8. Going Without Experienced Local Representation
One of the most significant errors is attempting to buy a home, especially within a niche community, without having a real estate agent that knows the area. An experienced agent will be able to steer you clear of all of these challenges: checking financing too soon, creating budget expectations that are too high, not agreeing to a thorough inspection, not budgeting closing costs, letting finances get wobbly, knowing your HOA details, and relying on realistic data (not emotion) from comparable homes.
It is one of the easiest mistakes that can be avoided by a buyer as the guidance will be included in the transaction and the agent will get paid either through a commission or through the seller.
Putting It All Together
Of course, no one of these issues is exclusive to a specific market or buyer, but they do occur frequently and cannot be taken lightly before viewing properties. The simple checklist includes getting pre-approved, budgeting realistically, insisting on an inspection, making sure to have your closing costs in mind, maintaining stable finances, being aware of HOA obligations, and controlling your emotions when it comes to price, all in all.
Consistent buyers who are serious about these steps find far less hassle in the transaction and much less surprises from an accepted offer to the day they receive the keys.
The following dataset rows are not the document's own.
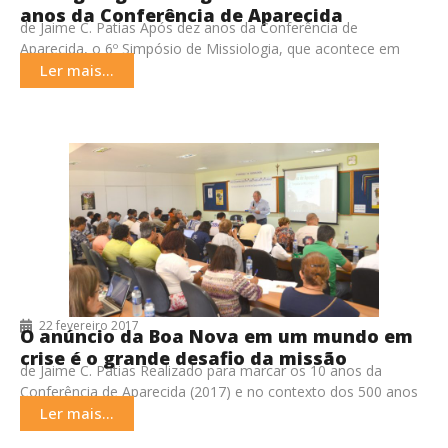
anos da Conferência de Aparecida
de Jaime C. Patias Após dez anos da Conferência de
Aparecida, o 6º Simpósio de Missiologia, que acontece em
Brasília (DF), avalia os avanços
Ler mais...
22 fevereiro 2017
O anúncio da Boa Nova em um mundo em
crise é o grande desafio da missão
de Jaime C. Patias Realizado para marcar os 10 anos da
Conferência de Aparecida (2017) e no contexto dos 500 anos
da Reforma Protestante
Ler mais...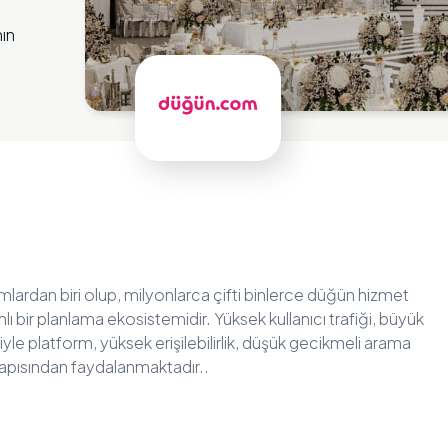
nın
rmlardan biri olup, milyonlarca çifti binlerce düğün hizmet
 bir planlama ekosistemidir. Yüksek kullanıcı trafiği, büyük
iyle platform, yüksek erişilebilirlik, düşük gecikmeli arama
yapısından faydalanmaktadır..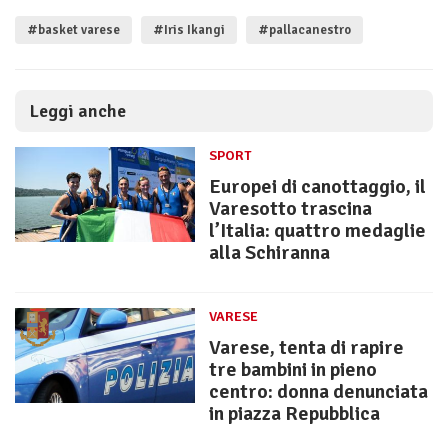
#basket varese
#Iris Ikangi
#pallacanestro
Leggi anche
SPORT
Europei di canottaggio, il
Varesotto trascina
l’Italia: quattro medaglie
alla Schiranna
VARESE
Varese, tenta di rapire
tre bambini in pieno
centro: donna denunciata
in piazza Repubblica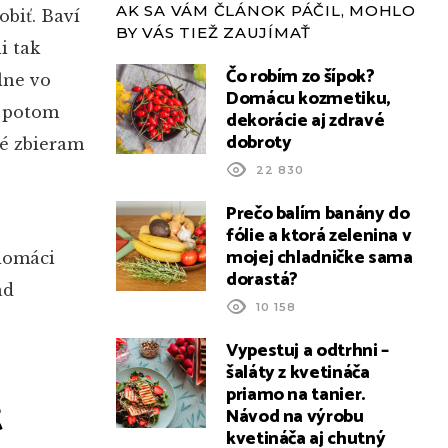
AK SA VÁM ČLÁNOK PÁČIL, MOHLO
biť. Baví
BY VÁS TIEŽ ZAUJÍMAŤ
i tak
Čo robím zo šípok?
lne vo
Domácu kozmetiku,
y potom
dekorácie aj zdravé
dobroty
ré zbieram
22 830
Prečo balím banány do
fólie a ktorá zelenina v
mojej chladničke sama
 domáci
dorastá?
ad
10 158
Vypestuj a odtrhni –
šaláty z kvetináča
t
priamo na tanier.
Návod na výrobu
kvetináča aj chutný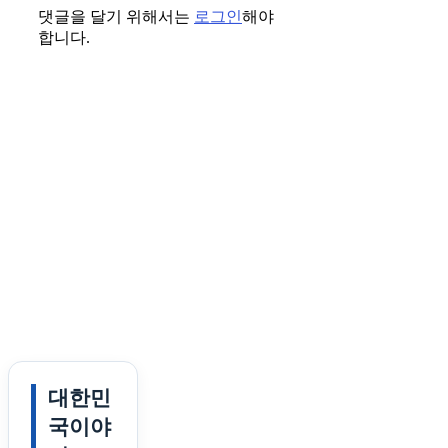
댓글을 달기 위해서는
로그인
해야
합니다.
대한민
국이야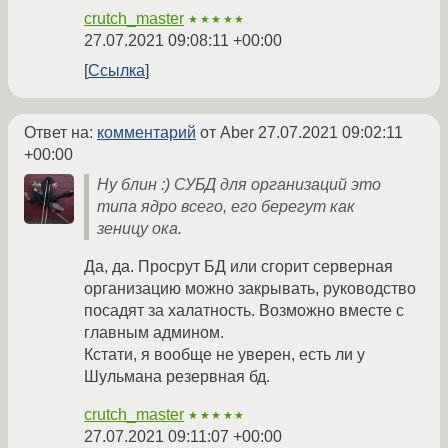
crutch_master
★★★★★
27.07.2021 09:08:11 +00:00
Ссылка
Ответ на:
комментарий
от Aber
27.07.2021 09:02:11
+00:00
Ну блин :) СУБД для организаций это
типа ядро всего, его берегут как
зеницу ока.
Да, да. Просрут БД или сгорит серверная
организацию можно закрывать, руководство
посадят за халатность. Возможно вместе с
главным админом.
Кстати, я вообще не уверен, есть ли у
Шульмана резервная бд.
crutch_master
★★★★★
27.07.2021 09:11:07 +00:00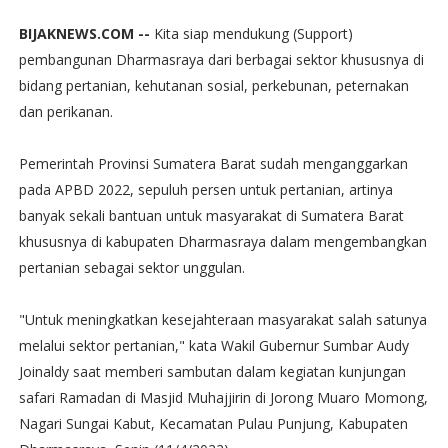
BIJAKNEWS.COM --
Kita siap mendukung (Support)
pembangunan Dharmasraya dari berbagai sektor khususnya di
bidang pertanian, kehutanan sosial, perkebunan, peternakan
dan perikanan.
Pemerintah Provinsi Sumatera Barat sudah menganggarkan
pada APBD 2022, sepuluh persen untuk pertanian, artinya
banyak sekali bantuan untuk masyarakat di Sumatera Barat
khususnya di kabupaten Dharmasraya dalam mengembangkan
pertanian sebagai sektor unggulan.
"Untuk meningkatkan kesejahteraan masyarakat salah satunya
melalui sektor pertanian," kata Wakil Gubernur Sumbar Audy
Joinaldy saat memberi sambutan dalam kegiatan kunjungan
safari Ramadan di Masjid Muhajjirin di Jorong Muaro Momong,
Nagari Sungai Kabut, Kecamatan Pulau Punjung, Kabupaten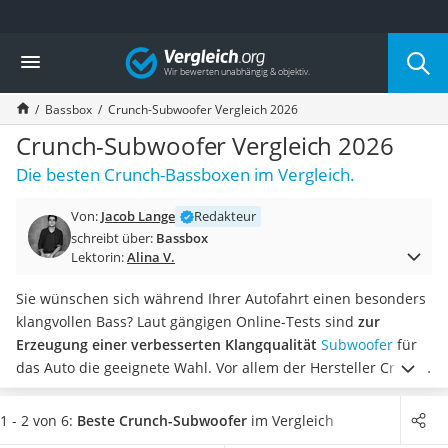
Die beliebtesten Vergleiche nach Kategorie
Vergleich
Elektronik
Powerstation
Bassbox
Crunch-Subwoofer Vergleich 2026
Monitor 32 Zoll 4K
Fernseher
Crunch-Subwoofer Vergleich 2026
Drucker
Die besten Crunch-Bassboxen im Vergleich.
Desktop-PC
Monitor
Von:
Jacob Lange
Redakteur
Diascanner
schreibt über:
Bassbox
Laser-Multifunktionsdrucker
Lektorin:
Alina V.
Powerline-Adapter
Powerstation mit Solarpanel
Sie wünschen sich während Ihrer Autofahrt einen besonders
Gaming-PC
klangvollen Bass? Laut gängigen Online-Tests sind
zur
Soundbar
Erzeugung einer verbesserten Klangqualität
Subwoofer
für
17-Zoll-Laptop
das Auto die geeignete Wahl. Vor allem der Hersteller Crunch
Satellitenschüssel
setzt sich durch hochwertige Subwoofer auf dem Markt
Gaming-Headset
durch. Den Crunch-Subwoofer können Sie je nach Modell in
1 - 2 von 6:
Beste Crunch-Subwoofer
im Vergleich
Schnurloses Telefon
der Reserveradmulde, unter dem Sitz oder auch im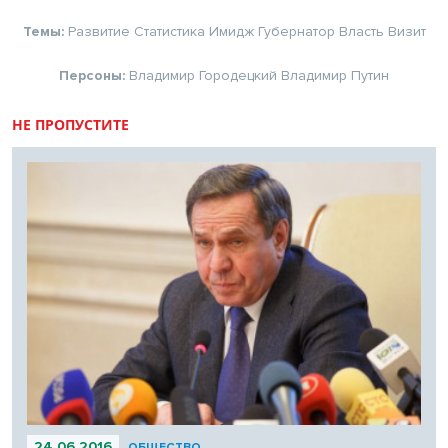
Темы:
Развитие
Статистика
Имидж
Губернатор
Власть
Визит
Персоны:
Владимир Городецкий
Владимир Путин
НЕ ПРОПУСТИТЕ
24.06.2016
ОБЩЕСТВО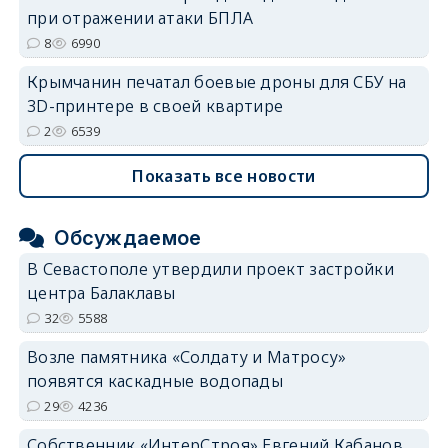
при отражении атаки БПЛА
8
6990
Крымчанин печатал боевые дроны для СБУ на
3D-принтере в своей квартире
2
6539
Показать все новости
Обсуждаемое
В Севастополе утвердили проект застройки
центра Балаклавы
32
5588
Возле памятника «Солдату и Матросу»
появятся каскадные водопады
29
4236
Собственник «ИнтерСтроя» Евгений Кабанов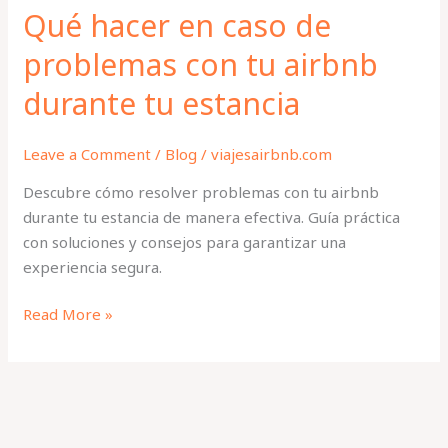
tu
Qué hacer en caso de
estancia
problemas con tu airbnb
durante tu estancia
Leave a Comment
/
Blog
/
viajesairbnb.com
Descubre cómo resolver problemas con tu airbnb
durante tu estancia de manera efectiva. Guía práctica
con soluciones y consejos para garantizar una
experiencia segura.
Read More »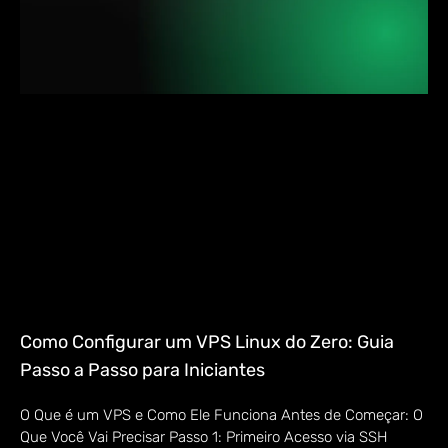
Como Configurar um VPS Linux do Zero: Guia
Passo a Passo para Iniciantes
O Que é um VPS e Como Ele Funciona Antes de Começar: O
Que Você Vai Precisar Passo 1: Primeiro Acesso via SSH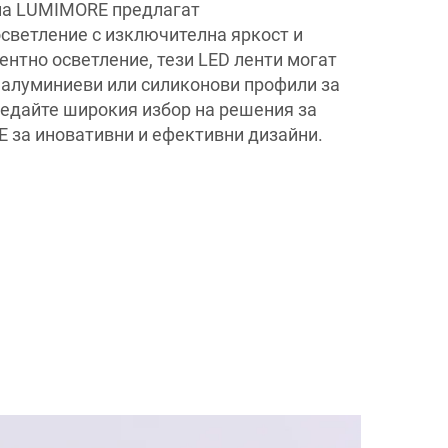
 на LUMIMORE предлагат
светление с изключителна яркост и
ентно осветление, тези LED ленти могат
 алуминиеви или силиконови профили за
ледайте широкия избор на решения за
 за иновативни и ефективни дизайни.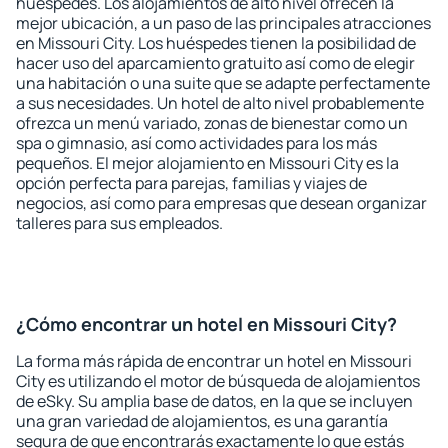
huéspedes. Los alojamientos de alto nivel ofrecen la
mejor ubicación, a un paso de las principales atracciones
en Missouri City. Los huéspedes tienen la posibilidad de
hacer uso del aparcamiento gratuito así como de elegir
una habitación o una suite que se adapte perfectamente
a sus necesidades. Un hotel de alto nivel probablemente
ofrezca un menú variado, zonas de bienestar como un
spa o gimnasio, así como actividades para los más
pequeños. El mejor alojamiento en Missouri City es la
opción perfecta para parejas, familias y viajes de
negocios, así como para empresas que desean organizar
talleres para sus empleados.
¿Cómo encontrar un hotel en Missouri City?
La forma más rápida de encontrar un hotel en Missouri
City es utilizando el motor de búsqueda de alojamientos
de eSky. Su amplia base de datos, en la que se incluyen
una gran variedad de alojamientos, es una garantía
segura de que encontrarás exactamente lo que estás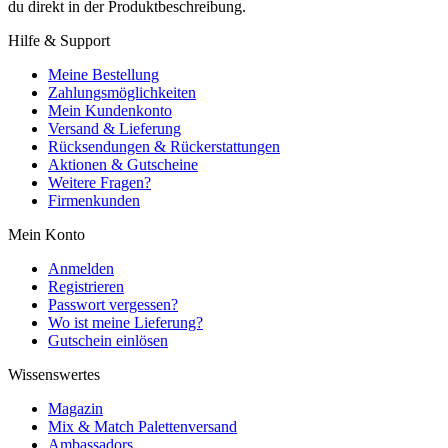
du direkt in der Produktbeschreibung.
Hilfe & Support
Meine Bestellung
Zahlungsmöglichkeiten
Mein Kundenkonto
Versand & Lieferung
Rücksendungen & Rückerstattungen
Aktionen & Gutscheine
Weitere Fragen?
Firmenkunden
Mein Konto
Anmelden
Registrieren
Passwort vergessen?
Wo ist meine Lieferung?
Gutschein einlösen
Wissenswertes
Magazin
Mix & Match Palettenversand
Ambassadors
A Quick Reference Before you Start Touring
If you are just beginning your search, it can help to keep this list somewhere handy: secure real pre-approval before you tour a single home, calculate your true monthly cost including taxes, insurance, and HOA dues, budget for closing costs alongside your down payment, commit to a full inspection regardless of how competitive the market feels.
Avoid new debt or major purchases once you are under contract, request and actually read HOA financial documents before submitting an offer, set a firm budget ceiling before emotions enter the picture, and choose a real estate agents in The Villages, San Jose with genuine, verifiable experience in the specific community you are targeting.
Working through this list methodically, rather than reacting to each home as it comes along, turns what can feel like an overwhelming process into a manageable set of decisions you have already thought through in advance.